When you first enroll in Medicare and during certain times of the year, you can choose how you get your Medicare coverage. There are two main ways to get Medicare:
Original Medicare includes Medicare Part A (Hospital Insurance) and Part B (Medical Insurance). If you want drug coverage, you can join a separate Part D plan.
To help pay your out-of-pocket costs in Original Medicare (like your deductible and 20% coinsurance), you can also shop for and buy supplemental coverage. Examples include coverage from a Medicare Supplement Insurance (Medigap) policy, or from a former employer or union.
Medicare Advantage (also known as Part C)

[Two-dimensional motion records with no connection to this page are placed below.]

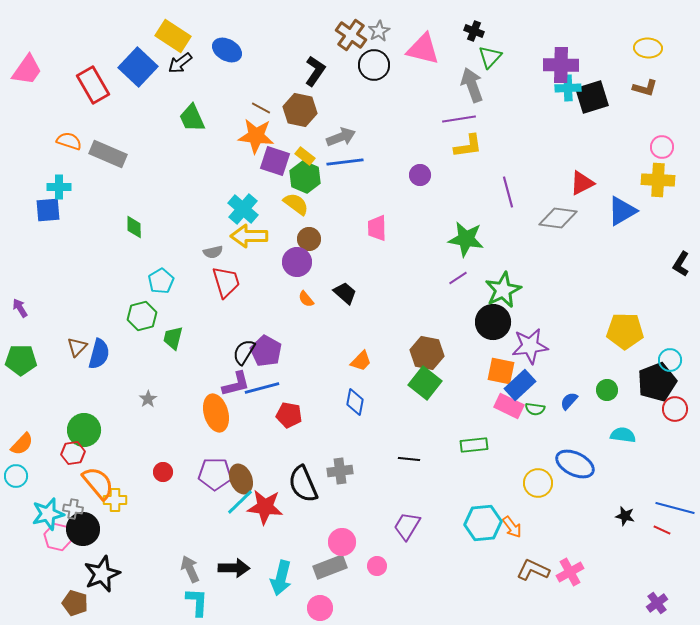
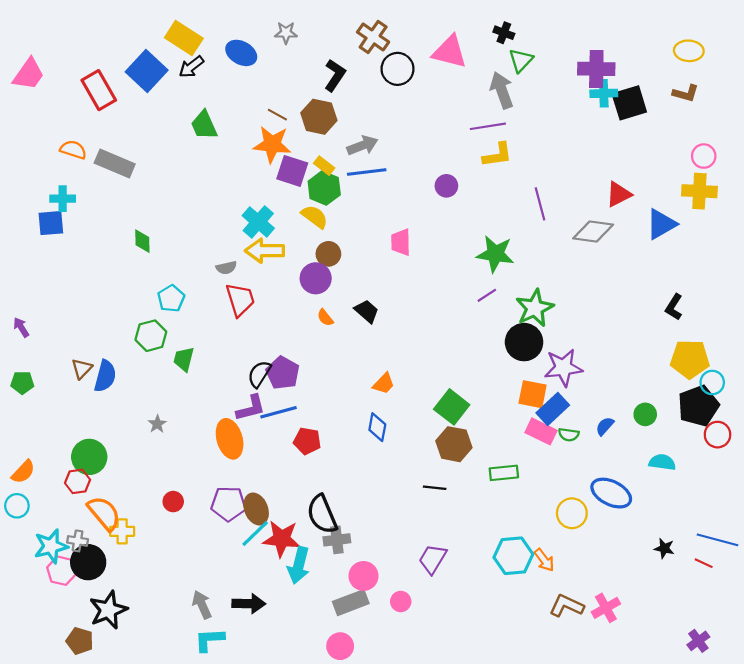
gray star: (379, 31) -> (286, 33), moved, turned 30
black L-shape: (681, 264) -> (674, 307), moved
yellow pentagon: (625, 331) -> (690, 359), moved
brown hexagon: (427, 353) -> (454, 444), moved
green pentagon: (21, 360) -> (22, 382), size x0.7
gray cross: (340, 471) -> (337, 540), moved
cyan arrow: (281, 578) -> (299, 565), moved
cyan L-shape: (197, 602) -> (209, 640), turned -96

Medicare Advantage is an “all in one” alternative to Original Medicare. These “bundled” plans include Part A, Part B, and usually Part D. Part C plans may have lower out-of-pocket costs than Original Medicare. They also may offer extra benefits that Original Medicare does not cover — like vision, hearing, dental, and more.
If you cannot afford to pay your Medicare premiums and other medical costs, you may be able to get help from your state. States offer programs for people eligible for or entitled to Medicare who have low income. Some programs may pay for Medicare premiums and some pay Medicare deductibles and coinsurance.
To qualify, you must have limited income and resources.